ARCHITECTURE / ACCESSOIRES

  • Architecture.                                        
  • Accessoires.
  • - Le décor (que l'on descend le plus souvent des cintres 03) et les costumes !
    - Batte d'Arlequin : sabre de bois qui fait partie des accessoires du personnage.
    - Cothurne : chaussure haute utilisée dans l'antiquité pour jouer la tragédie. « Chausser le cothurne » signifie donc, métaphoriquement : « jouer la tragédie ».
    - Deus ex machina : désignait au théâtre le dieu que l’on faisait descendre sur la scène au moyen d’une sorte de treuil, souvent au moment du dénouement, pour mettre fin à l'intrigue. Aujourd’hui, dans la vie quotidienne ou dans une oeuvre quelconque, parler de l'intervention d'un deus ex machina fait comprendre qu'une situation n'a pu être résolue que par une intervention extraordinaire ou surprenante.
    - Brigadier : bâton servant à frapper les trois coups pour annoncer le début du spectacle, dans le théâtre traditionnel.
    - Masque : Employé systématiquement dans l'antiquité (il permettait d'identifier le type de pièce, le type de personnage - d'ailleurs, masque se dit "persona" en latin - et, aux acteurs masculins, de jouer les rôles féminins ; enfin, l'ouverture de la bouche faisait aussi office de porte-voix). On le retrouve encore dans la "coomdia dell'arte".
    - Socque : chaussure basse - sorte de sandale - utilisée dans l'antiquité pour jouer la comédie, d'où « chausser le socque » : « jouer la comédie ».
     
 
 
 
 
 
 
 
 
 
 
 
 
 
 
 
 
 
 
 
 
 
 
 
 
 

LE SPECTACLE

  • Avant la représentation.
  • - Filage : travail de de répétiton par séquences plus ou moins longues, jusqu'à l'enchaînement définitif de toutes les scènes dans l'ordre.
    - Couturière : dernière représentation avant la Générale* où les couturières font en principe les dernières retouches aux costumes.
    - Générale : représentation d'ensemble de la pièce, avant la Première*.
    - Première : première représentation officielle devant un public non choisi.
  • Principaux types de pièces.
  • - Arlequinade : bouffonnerie.
    - Ballet : spectacle où sont mêlées danse et parties chantées.
    - Bouffonnerie : spectacle au comique outré.
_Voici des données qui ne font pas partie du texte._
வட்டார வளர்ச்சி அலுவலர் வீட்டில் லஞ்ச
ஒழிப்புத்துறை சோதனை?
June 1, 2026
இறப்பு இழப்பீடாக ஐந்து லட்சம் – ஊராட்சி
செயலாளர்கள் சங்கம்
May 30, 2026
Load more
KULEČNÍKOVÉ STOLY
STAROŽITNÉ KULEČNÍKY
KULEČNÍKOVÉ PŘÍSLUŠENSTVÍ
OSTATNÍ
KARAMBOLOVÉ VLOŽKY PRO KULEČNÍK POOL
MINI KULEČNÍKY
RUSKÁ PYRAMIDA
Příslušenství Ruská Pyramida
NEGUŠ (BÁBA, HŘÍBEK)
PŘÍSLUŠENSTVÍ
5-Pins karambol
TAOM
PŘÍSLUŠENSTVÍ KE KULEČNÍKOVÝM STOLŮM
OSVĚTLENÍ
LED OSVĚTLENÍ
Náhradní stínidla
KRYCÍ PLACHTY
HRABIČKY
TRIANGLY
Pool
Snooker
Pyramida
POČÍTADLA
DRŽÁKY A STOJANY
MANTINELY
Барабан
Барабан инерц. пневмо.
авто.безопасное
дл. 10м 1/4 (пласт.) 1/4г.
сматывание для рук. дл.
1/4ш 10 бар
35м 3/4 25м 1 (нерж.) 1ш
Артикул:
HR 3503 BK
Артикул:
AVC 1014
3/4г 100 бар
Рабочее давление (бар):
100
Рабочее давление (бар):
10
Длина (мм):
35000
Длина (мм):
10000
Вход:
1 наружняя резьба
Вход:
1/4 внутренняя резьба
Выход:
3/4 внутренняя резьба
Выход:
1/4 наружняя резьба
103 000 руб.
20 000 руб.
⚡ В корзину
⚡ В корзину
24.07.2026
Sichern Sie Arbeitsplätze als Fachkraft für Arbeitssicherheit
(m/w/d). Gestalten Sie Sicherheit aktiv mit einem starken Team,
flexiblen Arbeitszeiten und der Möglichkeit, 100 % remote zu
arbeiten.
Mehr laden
Opéra-bouffe : opéra sur un thème de comédie.
    - Comédie : pièce comique mettant en scène des personnages du peuple dont on se moque des défauts. Le dénouement est heureux.
    - Drame : ce mot initialement désigne tout spectacle théâtral. A partir du XVIIIe siècle, genre entre la comédie et la tragédie, mettant en scène des bourgeois. Le ton est grave, parfois pathétique... mais l'intrigue a une issue heureuse.
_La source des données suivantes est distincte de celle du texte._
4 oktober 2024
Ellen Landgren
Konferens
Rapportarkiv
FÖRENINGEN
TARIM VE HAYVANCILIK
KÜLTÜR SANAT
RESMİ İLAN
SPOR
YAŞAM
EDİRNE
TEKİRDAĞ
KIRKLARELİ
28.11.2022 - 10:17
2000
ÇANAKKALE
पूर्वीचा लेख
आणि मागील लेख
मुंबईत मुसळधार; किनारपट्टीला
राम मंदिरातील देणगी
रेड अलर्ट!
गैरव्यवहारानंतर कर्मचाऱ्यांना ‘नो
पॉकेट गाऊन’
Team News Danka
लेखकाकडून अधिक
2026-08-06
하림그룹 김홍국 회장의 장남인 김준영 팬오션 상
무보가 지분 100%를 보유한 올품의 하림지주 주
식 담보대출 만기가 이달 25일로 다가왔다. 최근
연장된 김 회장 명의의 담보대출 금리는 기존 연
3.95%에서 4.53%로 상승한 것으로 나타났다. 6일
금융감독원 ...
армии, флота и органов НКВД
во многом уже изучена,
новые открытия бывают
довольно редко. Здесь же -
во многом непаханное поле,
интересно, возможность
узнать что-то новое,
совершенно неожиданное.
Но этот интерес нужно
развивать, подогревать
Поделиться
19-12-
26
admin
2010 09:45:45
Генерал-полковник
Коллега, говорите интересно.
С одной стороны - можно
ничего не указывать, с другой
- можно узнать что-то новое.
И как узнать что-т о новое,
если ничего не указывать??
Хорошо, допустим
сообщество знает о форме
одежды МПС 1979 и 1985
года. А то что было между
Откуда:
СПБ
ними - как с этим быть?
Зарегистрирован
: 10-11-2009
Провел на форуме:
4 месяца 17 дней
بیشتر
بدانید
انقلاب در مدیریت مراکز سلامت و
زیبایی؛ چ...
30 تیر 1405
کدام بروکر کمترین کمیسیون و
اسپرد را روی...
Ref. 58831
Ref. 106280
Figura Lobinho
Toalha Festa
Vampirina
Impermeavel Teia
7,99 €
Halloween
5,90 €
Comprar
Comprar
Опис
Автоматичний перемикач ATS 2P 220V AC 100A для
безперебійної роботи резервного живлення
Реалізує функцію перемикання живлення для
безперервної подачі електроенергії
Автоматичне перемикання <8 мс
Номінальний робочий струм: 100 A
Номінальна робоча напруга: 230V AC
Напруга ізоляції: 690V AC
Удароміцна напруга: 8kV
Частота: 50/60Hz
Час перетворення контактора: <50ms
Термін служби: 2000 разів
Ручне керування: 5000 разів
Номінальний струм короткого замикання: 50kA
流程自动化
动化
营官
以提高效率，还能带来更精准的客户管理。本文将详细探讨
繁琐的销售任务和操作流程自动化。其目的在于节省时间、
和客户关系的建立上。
    - Farce : pièce au comique assez forcé : jeux de mots, déguisements, coups... Molière a pratiqué ce genre avant de passer à la comédie classique.
    - Tragi-comédie : mêmes personnages que dans la tragédie (nobles, rois...), mais l'histoire se termine bien : ex. Le Cid, de Corneille.
    - Tragédie : pièce mettant en scène des personnages nobles, voire mythiques, dont la vie est frappée par le destin qui s'acharne contre eux. Le héros se bat, mais toujours inutilement (ironie tragique). Spectacle censé provoquer "terreur et pitié" chez le spectateur.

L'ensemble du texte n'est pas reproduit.